Surveillance tech companies are taking a page from Big Pharma's playbook

A new deep dive reveals just how cozy our nation's cops are with private surveillance businesses.

Cop wearing Covid mask piloting surveillance drone for surveillance company promo video

Some of you probably remember that whole to-do in the ‘90s and early 2000’s about Big Pharma sales reps ingratiating themselves into the good graces of our nation’s doctors through a mixture of flattery, flashy incentives, and good ol’ fashioned lies in order to push their “wonder drug,” Oxycontin. There was even a book about it — oh, and also a recent miniseries co-starring the objectively best Batman.

In case you were wondering who could look back at that situation and think, “Gee, now there’s a sales strategy worth emulating,” we have an answer for you right here: Private surveillance tech companies looking to hawk their latest Designer Dystopia drones. And who are their more-than-willing marks? Yep, you guessed it: Why, our nation’s best and brightest narcs, of course!

Officer Pitt — A new and infuriating investigation from Motherboard published yesterday details the many ways in which surveillance tech firms like Skydio have made a very cozy, very profitable bed in local police departments.
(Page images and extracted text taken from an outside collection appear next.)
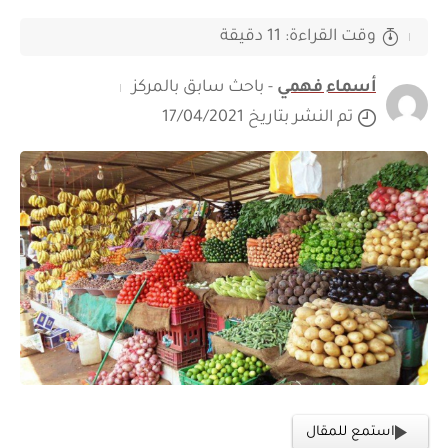
وقت القراءة: 11 دقيقة
أسماء فهمي
- باحث سابق بالمركز
تم النشر بتاريخ 17/04/2021
استمع للمقال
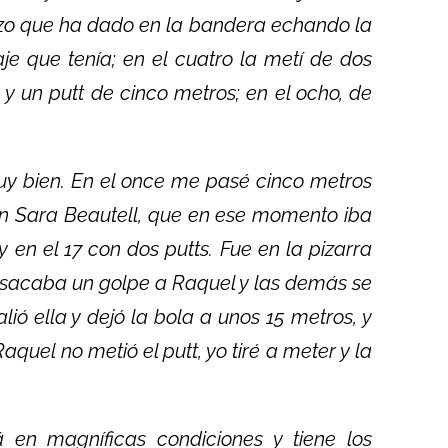
razo que ha dado en la bandera echando la
aje que tenía; en el cuatro la metí de dos
 y un putt de cinco metros; en el ocho, de
muy bien. En el once me pasé cinco metros
con Sara Beautell, que en ese momento iba
y en el 17 con dos putts. Fue en la pizarra
 sacaba un golpe a Raquel y las demás se
lió ella y dejó la bola a unos 15 metros, y
aquel no metió el putt, yo tiré a meter y la
en magníficas condiciones y tiene los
What’s more, the cops are also doing gangbusters (no pun intended). “Skydio has been good at creating fans among cops who then help the company sell its products, according to a cache of thousands of presentations, emails, contracts, and webinars,” explains the article, later adding that the company has hired “at least one” police officer as a spokesperson to shill their drones to law enforcement departments across the country.

“Will you be in uniform/willing to appear in the video?,” one Skydio rep emailed a cop regarding an upcoming promo shoot, promising their video crew, “will have [them] looking like Brad Pitt.”
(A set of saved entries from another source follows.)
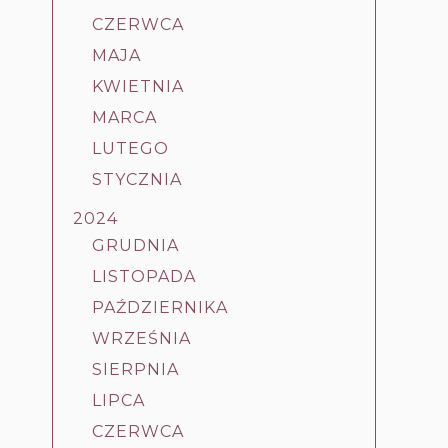
.
CZERWCA
MAJA
KWIETNIA
MARCA
LUTEGO
STYCZNIA
2024
GRUDNIA
LISTOPADA
PAŹDZIERNIKA
WRZEŚNIA
SIERPNIA
LIPCA
CZERWCA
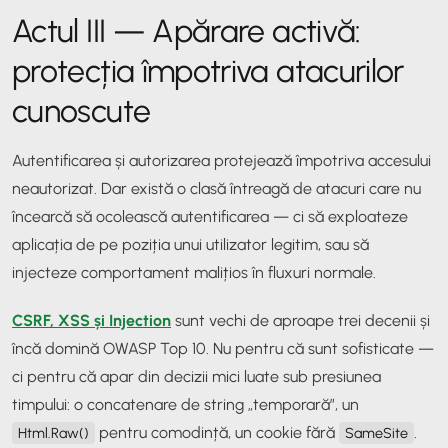
Actul III — Apărare activă:
protecția împotriva atacurilor
cunoscute
Autentificarea și autorizarea protejează împotriva accesului
neautorizat. Dar există o clasă întreagă de atacuri care nu
încearcă să ocolească autentificarea — ci să exploateze
aplicația de pe poziția unui utilizator legitim, sau să
injecteze comportament malițios în fluxuri normale.
CSRF, XSS și Injection
sunt vechi de aproape trei decenii și
încă domină OWASP Top 10. Nu pentru că sunt sofisticate —
ci pentru că apar din decizii mici luate sub presiunea
timpului: o concatenare de string „temporară”, un
pentru comodință, un cookie fără
.
Html.Raw()
SameSite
“[L]et me know if we can launch you into a second career in Hollywood!” the message concluded. Ha ha ha! Just having a lil’ fun in our panopticon experiment of a country.

Policing under the influence — Although we’ve been aware of Skydio’s police dealings for over a year now, the knowledge that they are roping in actual cops onto their payroll is just icing on the cake, really. And while comparatively smaller business like Skydio is far from the only company aggressively pursuing profits through police department contracts. Amazon has long been known to supply copious amounts of data collected via its Ring home security products to local cops, for example.

While not surprising, it’s all still very, very disheartening, and there doesn’t seem to be an end in sight.